Peer review: David Simpson
Production and Safety Director, Caledonian Sleeper
Stephen Hammond’s letter calls for a clean sweep of industry structure, supported by some insightful comments on why this is necessary. In reviewing the justification there are some areas which merit further analysis.
The letter calls into question the ability of Network Rail to understand the customer. From my experience of working at Network Rail, and in dealing with them as a customer in an FOC and now a TOC, most people within Network Rail - especially at Route level - are very motivated to understand customer needs and deliver those as well as they can. But there can be a lack of real understanding about what customers really need; and even where this is present, the labyrinth of processes which must be observed to get even simple things done can make delivery much slower than customers require. Equally, the multiple priorities which are often present within Network Rail can mean it is seen as more important to deliver an ORR milestone than a customer need, as the former can have consequences whereas the latter often doesn’t – and these two things are often not aligned as well as they might be.

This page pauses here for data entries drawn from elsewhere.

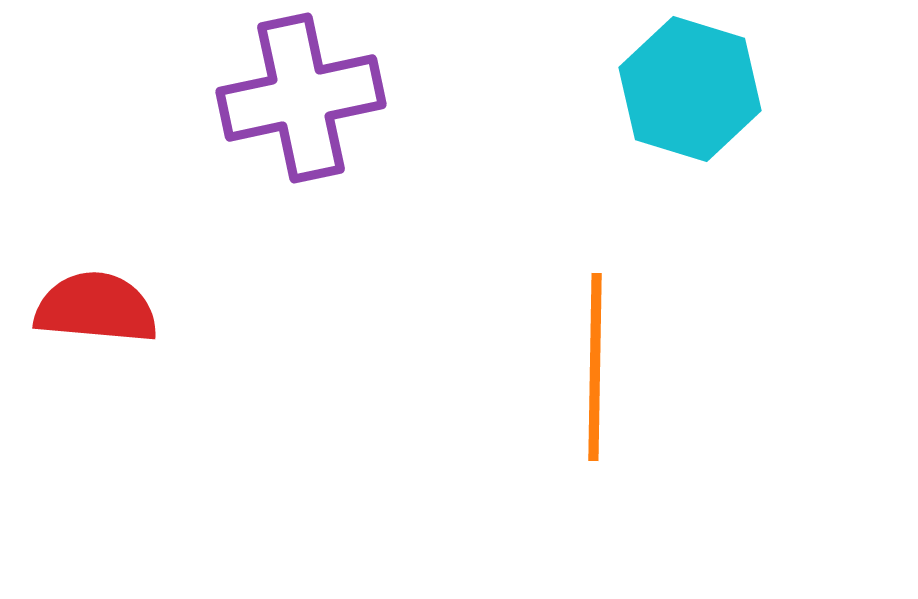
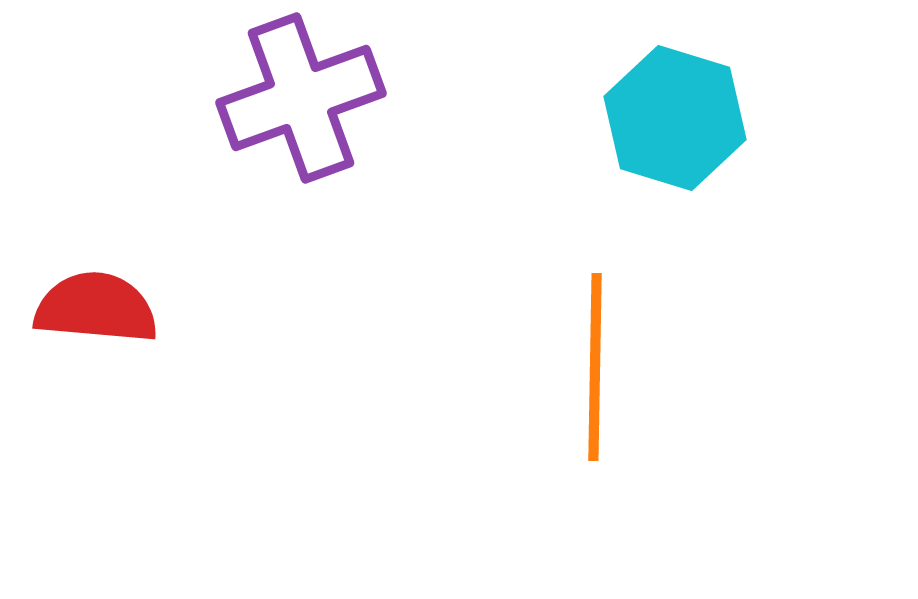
cyan hexagon: moved 15 px left, 29 px down
purple cross: rotated 8 degrees counterclockwise
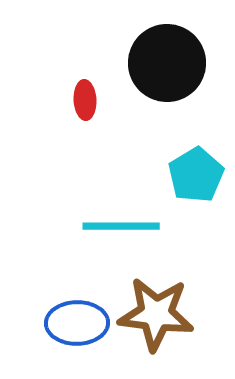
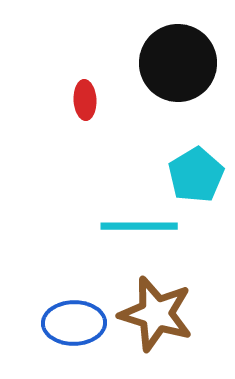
black circle: moved 11 px right
cyan line: moved 18 px right
brown star: rotated 10 degrees clockwise
blue ellipse: moved 3 px left
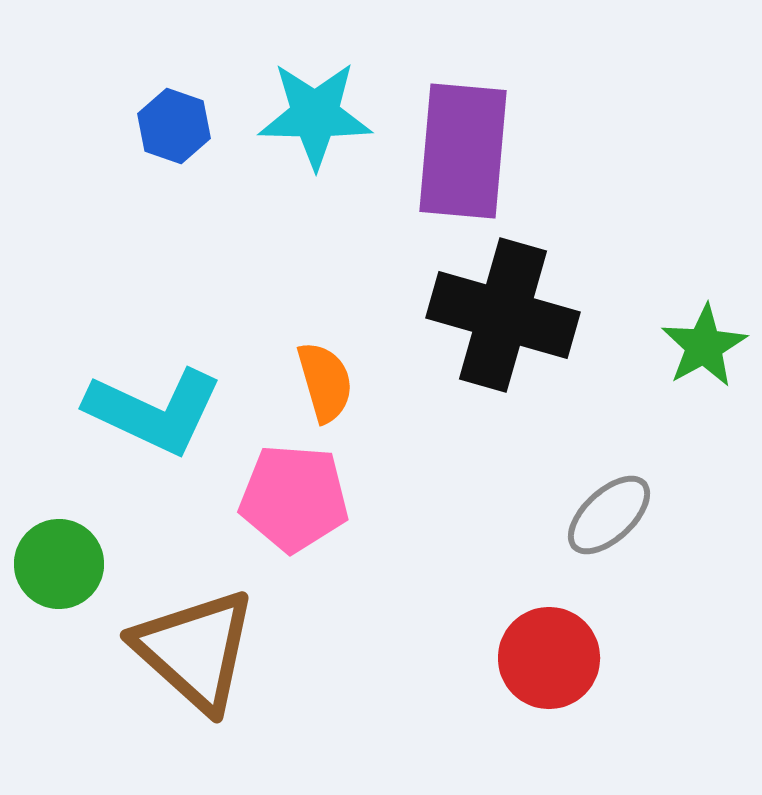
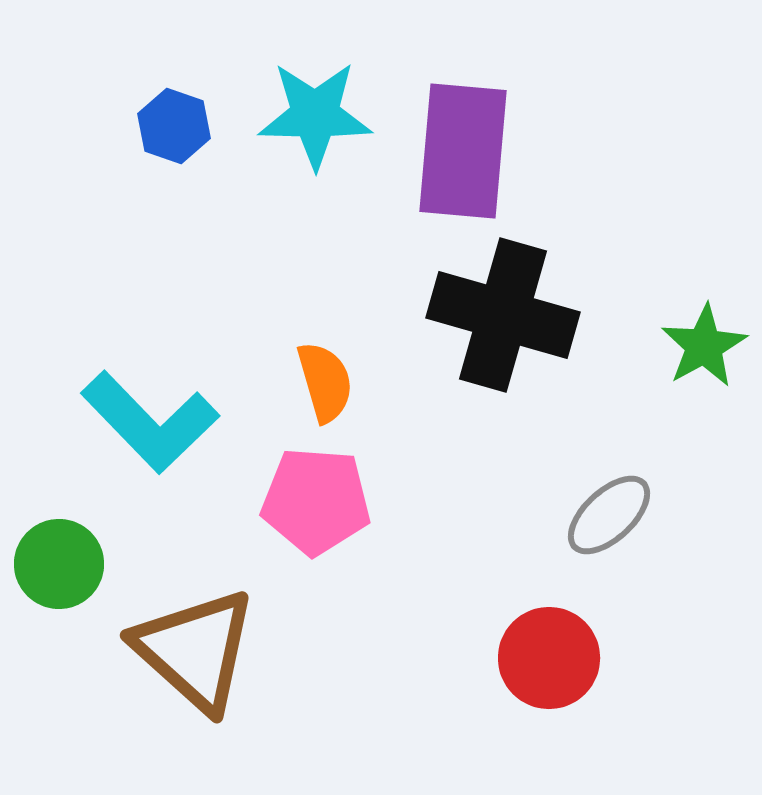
cyan L-shape: moved 4 px left, 11 px down; rotated 21 degrees clockwise
pink pentagon: moved 22 px right, 3 px down
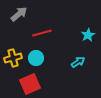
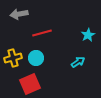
gray arrow: rotated 150 degrees counterclockwise
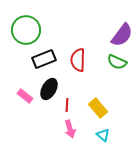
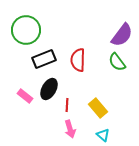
green semicircle: rotated 30 degrees clockwise
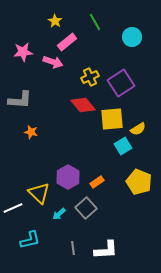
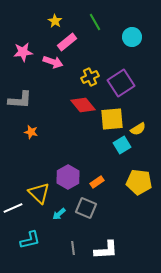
cyan square: moved 1 px left, 1 px up
yellow pentagon: rotated 15 degrees counterclockwise
gray square: rotated 25 degrees counterclockwise
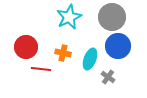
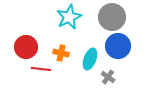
orange cross: moved 2 px left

While promoting the mantra ‘it’s the customer that counts’ is good, this MUST be backed up by giving teams across Network Rail the ability to deliver to customers more effectively. Despite sporadic efforts over the years, there is still a lack of real challenge to processes and standards which drives unnecessary cost and time into projects. Aligning incentives is critical so that success for the customer means success for Network Rail.
Turning to the proposals on structure – the success of the past few years in driving growth in use of the network has been achieved in a very fragmented, complex and contractually driven environment – and often in a world of constant change, whether that is driven by franchise change or other reorganisation. The best results seem to have been achieved where there has been more stability, which has enabled longer-term relationships to be established between key parts of the industry – Scotland, Chiltern, c2c and Merseyrail are good examples. This has been the case especially where devolved government has allowed for a degree of closer alignment – and in particular where there has been flexibility for the industry to react to changed circumstances. Five-year Control Periods have been a great comfort in respect of funding for the industry, but there is a need to be able to react to new opportunities, and markets, whether freight or passenger, outside of the straitjacket of regulatory outputs which can drive behaviours that are less customer focused.
Stephen suggests ideas for change which perhaps cut across my point that stability has yielded the best results. Both of his solutions for restructuring Network Rail create the challenge of balancing the opportunity to be more responsive locally, finding ways to respond to customer needs cheaper and faster, against creating even more complexity and transactional activity than the current structure imposes. The vast majority of TOCs and FOCs operate over more than one route, and whether Network Rail is split geographically or functionally, more interfaces would be created, all consuming more management time internally instead of devoting time to serving the real customers, fare payers and freight users.
Change may be the only option – but not for change’s sake! Put the real customers at the heart of decision-making, align industry incentives – and then decide the best way to deliver those. That will deliver the massive culture change that Stephen Hammond correctly calls for.